I taped two more shows yesterday afternoon in Harrisonburg for WVPT. I wonder if these shows are for WVPT Cooks or if they will air during a pledge drive, simply because we shot 15-minute segments rather than the usual 22 minutes.
I like shooting these shows because I can just show up when I am told, prepared for a specific length segment, and with minimal set up (mic check, white balance, lighting check) we start filming. It's better for me this way; I have enough to worry about in running the restaurant day-to-day. I understand how these TV chefs do it: there is no way that they can do the TV that they do without leaving the cooking at their restaurants to someone else.
The two segments we taped yesterday were both outdoors, using Tassie Pippert's really awesome outdoor built-in grill, the first outdoor segment that I've done in about three years since we last taped on the balcony at the WVPT studio overlooking the lake at JMU.
Even though we were under a shaded pergola with ambient temperatures in the low 80s and a nice breeze, the combination of the lights and the smoking hot grill made for a really sweaty experience. I tried to refrain from wiping the sweat off my face with my towel as much as possible. At one point, I got sweat in my eye: I hope that didn't translate on camera as I tried my best to ignore it. At least I wasn't wearing make up for this shoot, so nothing to run. ;)
It really takes a lot of preparation on my part to make these segments happen. I have to run through cooking the food in my mind and fit it to the allotted time frame and think about camera shots and sequencing, which is a bit difficult because I don't know how many cameras there will be and where they will be placed until I arrive on the set. I also have to worry about filling time while things are cooking.
You cannot exactly stand around and watch a piece of meat grill. Well, you can, but it makes for very boring TV. So I spend a lot of time thinking through these fills and so forth.
Also, I don't have a prep crew to set up for me. I cook the dish in my mind and I make a list of everything that I will need, right down to the towels with which I will hold the hot pan handles. But this isn't so different from what I do in the kitchen in setting up the line every night. What is different is that once I'm on camera, I cannot leave the set to retrieve something I have forgotten.
I cannot leave the set because we shoot live to video, which means if we are shooting 22 minutes of air time, we shoot 22 minutes of running video. The cameras never stop rolling once we get going. This minimizes production time and cost, because the only post production is merely to cut from one camera to another.
In years past, the video editing has been done on the fly in the control room as we were filming, a tricky business indeed (this is what they do for live events such as football games where they cut from camera to camera in real time). Live to video means there is no such thing as a screw-up: there are no retakes and no voice overs.
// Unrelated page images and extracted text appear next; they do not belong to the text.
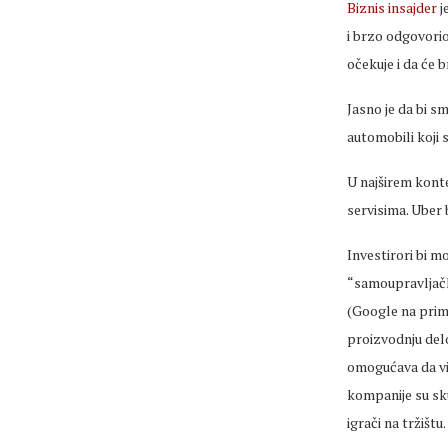
Biznis insajder
j
i brzo odgovorio
očekuje i da će 
Jasno je da bi sm
automobili koji 
U najširem kont
servisima. Uber
Investirori bi m
“samoupravljačk
(Google na prime
proizvodnju del
omogućava da vid
kompanije su sku
igrači na tržištu.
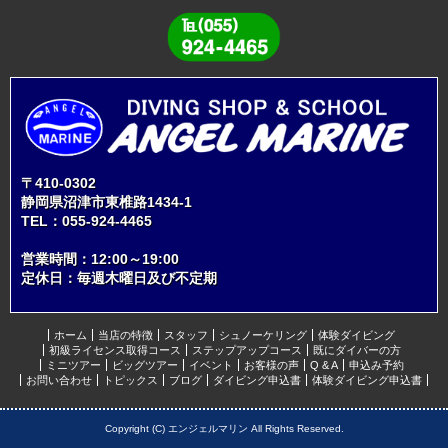
〒410-0302
静岡県沼津市東椎路1434-1
TEL：
055-924-4465
営業時間：12:00～19:00
定休日：毎週木曜日及び不定期
ホーム
当店の特徴
スタッフ
シュノーケリング
体験ダイビング
初級ライセンス取得コース
ステップアップコース
既にダイバーの方
ミニツアー
ビッグツアー
イベント
お客様の声
Q & A
申込み予約
お問い合わせ
トピックス
ブログ
ダイビング申込書
体験ダイビング申込書
Copyright (C) エンジェルマリン All Rights Reserved.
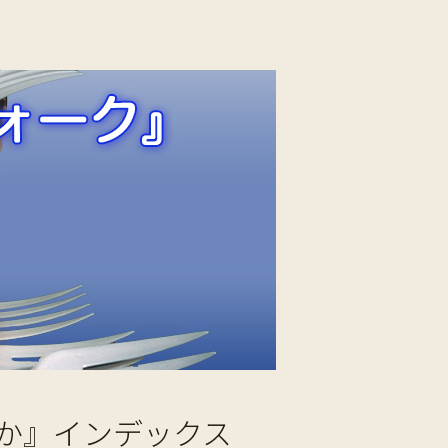
か』インデックス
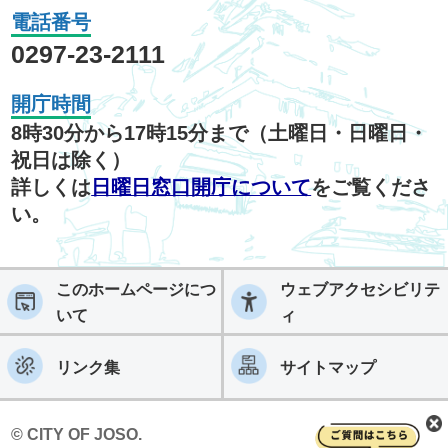
電話番号
0297-23-2111
開庁時間
8時30分から17時15分まで（土曜日・日曜日・
祝日は除く）
詳しくは
日曜日窓口開庁について
をご覧くださ
い。
このホームページにつ
ウェブアクセシビリテ
いて
ィ
リンク集
サイトマップ
© CITY OF JOSO.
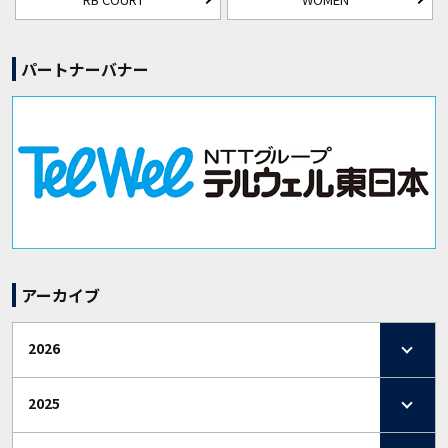
パートナーバナー
アーカイブ
2026
2025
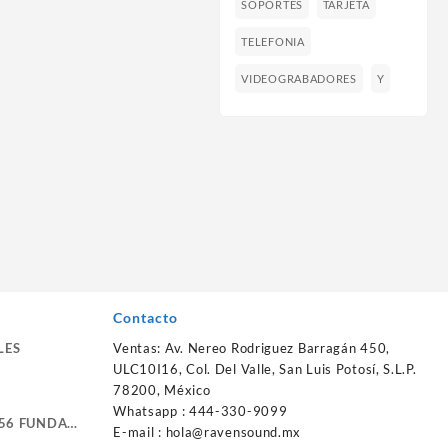
SOPORTES
TARJETA
TELEFONIA
VIDEOGRABADORES
Y
Contacto
LES
Ventas: Av. Nereo Rodriguez Barragán 450,
ULC10I16, Col. Del Valle, San Luis Potosí, S.L.P.
78200, México
Whatsapp : 444-330-9099
56 FUNDA
E-mail :
hola@ravensound.mx
RTE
I enjoy shooting live to video in that it is a lot more spontaneous and much more like doing a live demo, except that the audience is a bunch of cameramen or women, maybe a still photographer, and maybe a floor director. Doing it this way, we can film a 22-minute segment in about 45-minutes, versus the 2 or 3 hours it takes to set up shots, walk through them, and film a couple takes of each. I don't have a lot of tolerance for overly scripted TV.
Yesterday, I cooked three different dishes: Grilled Tuna and Asparagus Salad; Grilled Tuna with Edamame, Pickled Ginger, and Seaweed Salad; and Grilled Hawaiian King Prawns with Grilled Pineapple Salsa and Rum-Black Pepper Sauce.